▶ _EXERCISE BRIEF_: For this exercise, write out the whole listing below exactly, omitting its images.

------------------------------

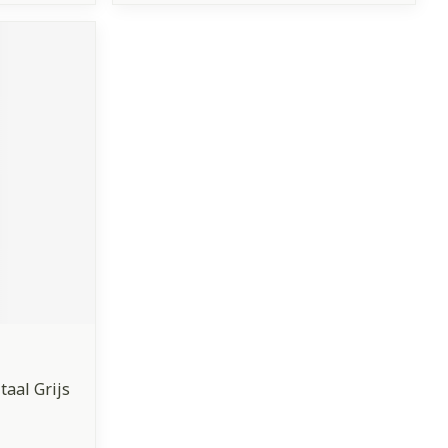
aal Grijs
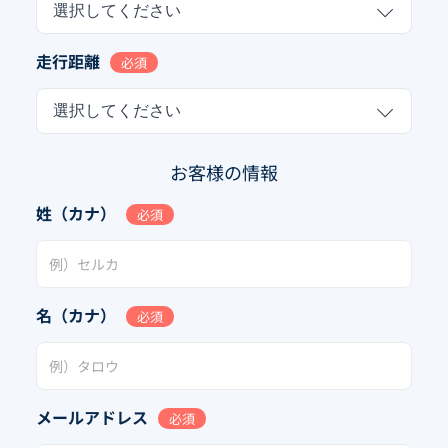
選択してください
走行距離
必須
選択してください
お客様の情報
姓（カナ）
必須
名（カナ）
必須
メールアドレス
必須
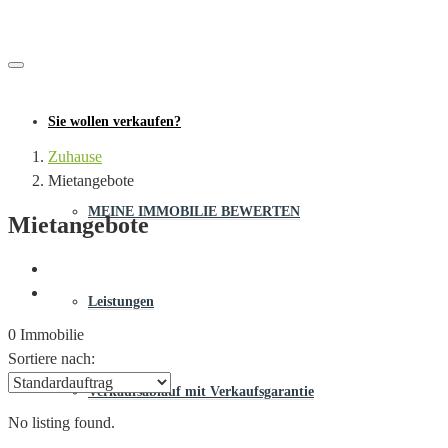
Sie wollen verkaufen?
Zuhause
Mietangebote
MEINE IMMOBILIE BEWERTEN
Mietangebote
Leistungen
0 Immobilie
Sortiere nach:
Verkaufsablauf mit Verkaufsgarantie
No listing found.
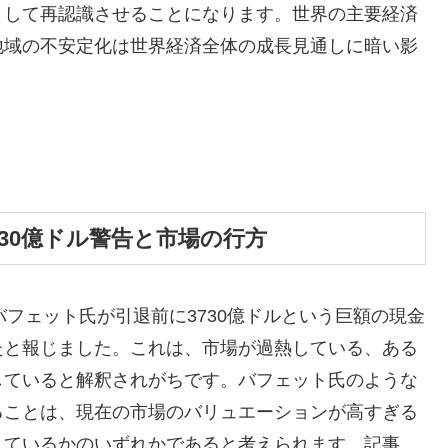
として再認識させることになります。世界の主要経済
地域の不安定化は世界経済全体の成長見通しに暗い影
730億ドル警告と市場の行方
レン・バフェット氏が引退前に3730億ドルという巨額の現金
たと報じました。これは、市場が過熱している、ある
していると解釈されがちです。バフェット氏のような
ることは、現在の市場のバリュエーションが高すぎる
えているかのいずれかであると考えられます。記事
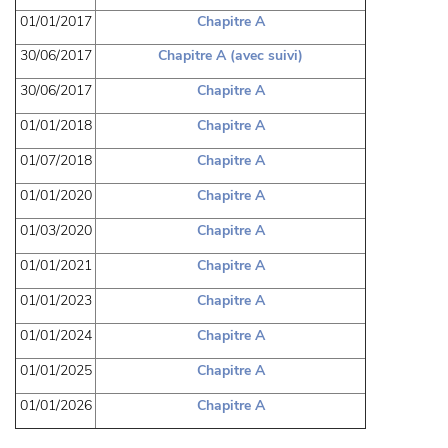
01/01/2017
Chapitre A
30/06/2017
Chapitre A (avec suivi)
30/06/2017
Chapitre A
01/01/2018
Chapitre A
01/07/2018
Chapitre A
01/01/2020
Chapitre A
01/03/2020
Chapitre A
01/01/2021
Chapitre A
01/01/2023
Chapitre A
01/01/2024
Chapitre A
01/01/2025
Chapitre A
01/01/2026
Chapitre A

------------------------------

▶ _SOLUTION TO THIS PROBLEM_:
aal Grijs
選択してください
走行距離
必須
選択してください
お客様の情報
姓（カナ）
必須
名（カナ）
必須
メールアドレス
必須
Sie wollen verkaufen?
Zuhause
Mietangebote
MEINE IMMOBILIE BEWERTEN
Mietangebote
Leistungen
0 Immobilie
Sortiere nach:
Verkaufsablauf mit Verkaufsgarantie
No listing found.
として再認識させることになります。世界の主要経済
地域の不安定化は世界経済全体の成長見通しに暗い影
730億ドル警告と市場の行方
レン・バフェット氏が引退前に3730億ドルという巨額の現金
たと報じました。これは、市場が過熱している、ある
していると解釈されがちです。バフェット氏のような
ることは、現在の市場のバリュエーションが高すぎる
えているかのいずれかであると考えられます。記事
01/01/2017
Chapitre A
30/06/2017
Chapitre A (avec suivi)
30/06/2017
Chapitre A
01/01/2018
Chapitre A
01/07/2018
Chapitre A
01/01/2020
Chapitre A
01/03/2020
Chapitre A
01/01/2021
Chapitre A
01/01/2023
Chapitre A
01/01/2024
Chapitre A
01/01/2025
Chapitre A
01/01/2026
Chapitre A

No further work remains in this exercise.